Each line of the listing, apart from the pictures, is to be printed exactly.

== Segment start ==

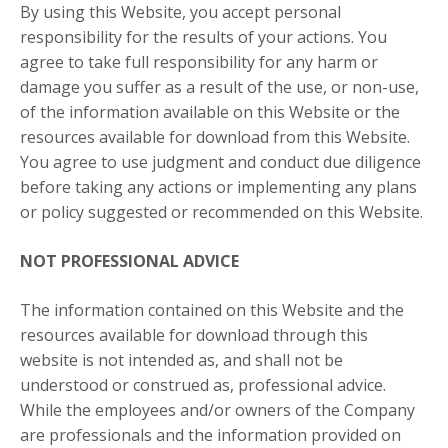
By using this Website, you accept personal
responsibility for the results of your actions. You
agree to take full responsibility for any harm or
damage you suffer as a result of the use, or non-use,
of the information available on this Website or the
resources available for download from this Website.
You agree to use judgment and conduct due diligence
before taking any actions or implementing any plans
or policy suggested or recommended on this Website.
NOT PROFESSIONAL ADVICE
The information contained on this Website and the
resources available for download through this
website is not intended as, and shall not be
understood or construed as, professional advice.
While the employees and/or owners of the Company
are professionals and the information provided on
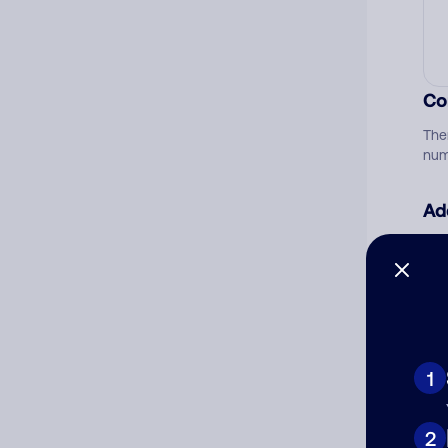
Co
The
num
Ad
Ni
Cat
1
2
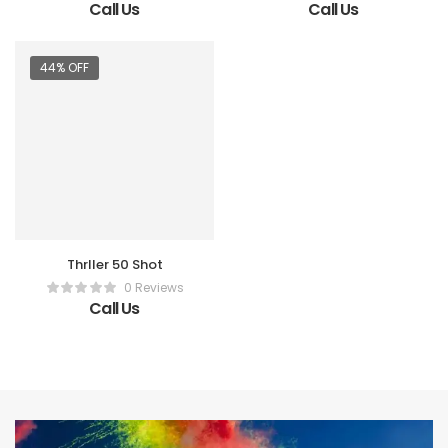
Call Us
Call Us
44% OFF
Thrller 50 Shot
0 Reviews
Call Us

== Segment end ==

● **Solution to the problem**:
By using this Website, you accept personal
responsibility for the results of your actions. You
agree to take full responsibility for any harm or
damage you suffer as a result of the use, or non-use,
of the information available on this Website or the
resources available for download from this Website.
You agree to use judgment and conduct due diligence
before taking any actions or implementing any plans
or policy suggested or recommended on this Website.
NOT PROFESSIONAL ADVICE
The information contained on this Website and the
resources available for download through this
website is not intended as, and shall not be
understood or construed as, professional advice.
While the employees and/or owners of the Company
are professionals and the information provided on
Co
The
num
Ad
Ni
Cat
1
2
Call Us
Call Us
44% OFF
Thrller 50 Shot
0 Reviews
Call Us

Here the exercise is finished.